When it comes to issues that concern us we, as a nation, are breathtakingly poorly informed . Often we are reacting to events, statements, propaganda without really understanding basic facts. Michael Scheuer, the former CIA operative whose book Imperial Hubris was published under the authorship “anonymous” says in an interview (Buzzflash) that “the main problem with neo-conservatives is that they live in a fact-free environment: the world as they want it, not as it is.” Indeed we have been inundated in recent years with meaningless sound-byte, jingoistic bromides instead of in-depth discussions of foreign policy or other matters.
Thus we live in a kind of netherworld where wars are referred to in strange, hollow terms – a fight for Iraqi Freedom, Desert Storm and all the rest to be accomplished most recently by a campaign of “shock and awe.” All this along with the War on Terror being waged we are told against an enemy that hates our freedoms when, as so many experienced in the field have told us, this is simply not the case. What militant Muslims seem to hate at their core is our policies – our support of autocratic regimes in the Muslim world, our presence in their sacred lands and our inability or refusal to understand any of the root causes of Muslim anger.
We were told all during the campaign that we’d better vote for the right guy or we wouldn’t be safe. We were told that invading Iraq had made the world safer, all evidence to the contrary, witness recent events in Saudi Arabia, Africa, Pakistan and Iraq itself. Militant Islam appears to be on the rise around the world despite claims by our leaders that we are winning the war on terror.

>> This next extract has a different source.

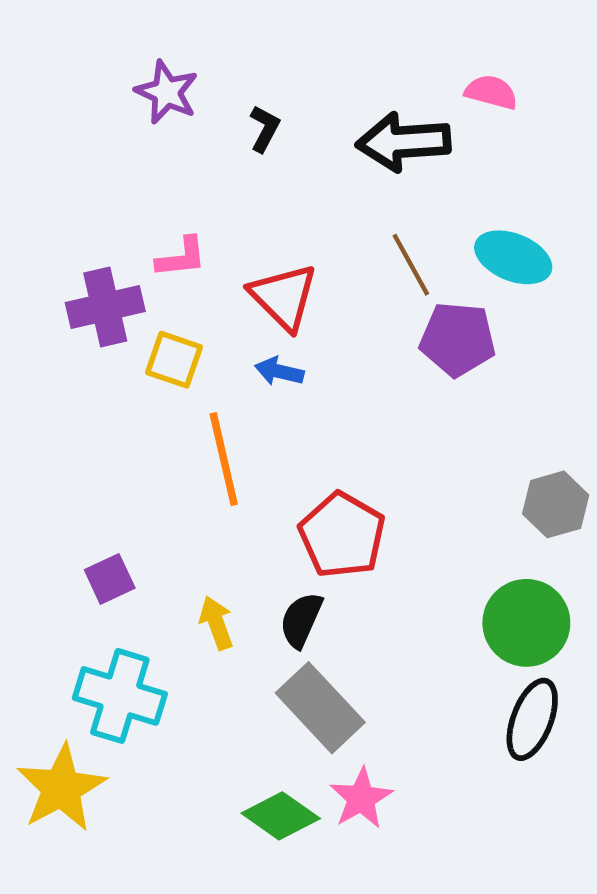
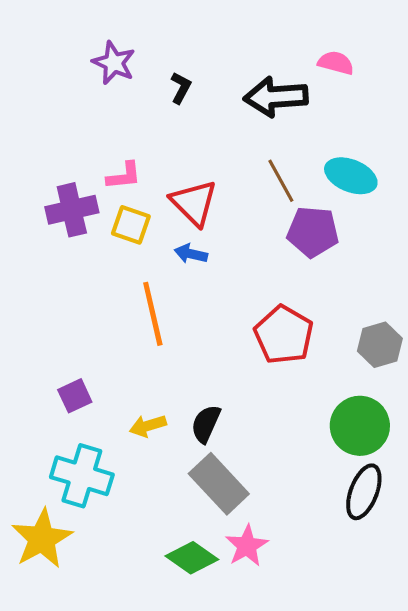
yellow square: (174, 360) -> (131, 225), moved
red pentagon: (342, 535) -> (284, 335), moved
yellow arrow: (216, 623) -> (148, 426), turned -87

Which brings me back to the basic point of an uninformed public. We need to step back and figure out how to force a vision based on reality into the political mainstream. Pat Towell, a guest on Washington Journal, Jan. 2, is a visiting fellow at the Center for Strategic and Budgetary Assessments. He said something very interesting about how issues are framed which dovetails rather nicely with the point about whether we simply react rather than promote an agenda. For example, if Social Security is described by the Administration as in crisis mode and all major newspapers and other media sources so describe it we have been put in the position of accepting it as being, in fact, a crisis when this may not be the case at all..
Likewise the whole issue of the ethics debate in Congress is clothed in so much beside-the-point chatter that the basics of ethical behavior are obscured. We are thrown once again into a world of political shadows, and words in this case, as in so much political discourse these days, are almost totally meaningless and in fact the opposite of what they were originally meant to define. It reminds me of the old saying – “A wolf came to the door, but they called it a dog.” We seem to have reached a point in this country where our government is pursuing policies in a “fact-free” environment and counting on us to accept fiction as fact.